WORK TASK: Set down, exactly and in full, the line holding "Kamloops reserves by the GST/HST registered" and all the lines after it until the listing ends, and nothing else.

DATA RECORDS:
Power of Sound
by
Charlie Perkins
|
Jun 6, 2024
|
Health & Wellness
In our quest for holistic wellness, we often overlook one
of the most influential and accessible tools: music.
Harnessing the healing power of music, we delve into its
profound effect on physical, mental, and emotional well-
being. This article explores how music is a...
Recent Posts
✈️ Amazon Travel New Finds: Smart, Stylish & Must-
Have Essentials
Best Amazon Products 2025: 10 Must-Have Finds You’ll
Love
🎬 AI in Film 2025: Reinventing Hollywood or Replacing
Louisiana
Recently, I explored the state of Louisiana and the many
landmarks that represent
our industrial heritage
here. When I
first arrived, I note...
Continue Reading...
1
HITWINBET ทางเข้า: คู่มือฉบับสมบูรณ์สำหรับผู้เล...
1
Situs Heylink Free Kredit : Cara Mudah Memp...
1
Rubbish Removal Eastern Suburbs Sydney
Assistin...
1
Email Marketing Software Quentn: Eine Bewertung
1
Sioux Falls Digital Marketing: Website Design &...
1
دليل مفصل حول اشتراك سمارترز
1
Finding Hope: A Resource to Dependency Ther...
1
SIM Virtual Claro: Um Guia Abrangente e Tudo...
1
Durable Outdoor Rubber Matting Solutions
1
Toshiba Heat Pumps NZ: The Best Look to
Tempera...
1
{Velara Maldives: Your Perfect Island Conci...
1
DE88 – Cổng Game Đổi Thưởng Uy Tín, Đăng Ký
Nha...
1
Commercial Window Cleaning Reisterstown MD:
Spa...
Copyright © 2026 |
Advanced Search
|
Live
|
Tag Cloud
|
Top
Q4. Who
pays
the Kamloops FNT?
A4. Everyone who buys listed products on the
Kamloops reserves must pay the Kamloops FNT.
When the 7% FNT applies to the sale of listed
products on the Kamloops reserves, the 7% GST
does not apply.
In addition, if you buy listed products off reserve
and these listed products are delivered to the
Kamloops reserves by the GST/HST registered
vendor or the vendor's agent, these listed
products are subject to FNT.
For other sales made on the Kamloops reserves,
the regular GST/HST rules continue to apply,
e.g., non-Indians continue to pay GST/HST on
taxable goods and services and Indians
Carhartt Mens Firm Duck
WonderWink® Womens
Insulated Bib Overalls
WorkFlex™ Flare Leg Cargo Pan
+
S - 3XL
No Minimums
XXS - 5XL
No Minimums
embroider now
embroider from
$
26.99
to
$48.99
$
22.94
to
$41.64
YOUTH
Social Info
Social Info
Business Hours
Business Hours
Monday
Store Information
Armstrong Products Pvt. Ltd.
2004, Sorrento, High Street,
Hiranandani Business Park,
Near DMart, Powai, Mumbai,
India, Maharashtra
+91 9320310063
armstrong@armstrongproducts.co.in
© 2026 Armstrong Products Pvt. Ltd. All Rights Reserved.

RESPONSE TO THIS TASK:
Kamloops reserves by the GST/HST registered
vendor or the vendor's agent, these listed
products are subject to FNT.
For other sales made on the Kamloops reserves,
the regular GST/HST rules continue to apply,
e.g., non-Indians continue to pay GST/HST on
taxable goods and services and Indians
Carhartt Mens Firm Duck
WonderWink® Womens
Insulated Bib Overalls
WorkFlex™ Flare Leg Cargo Pan
+
S - 3XL
No Minimums
XXS - 5XL
No Minimums
embroider now
embroider from
$
26.99
to
$48.99
$
22.94
to
$41.64
YOUTH
Social Info
Social Info
Business Hours
Business Hours
Monday
Store Information
Armstrong Products Pvt. Ltd.
2004, Sorrento, High Street,
Hiranandani Business Park,
Near DMart, Powai, Mumbai,
India, Maharashtra
+91 9320310063
armstrong@armstrongproducts.co.in
© 2026 Armstrong Products Pvt. Ltd. All Rights Reserved.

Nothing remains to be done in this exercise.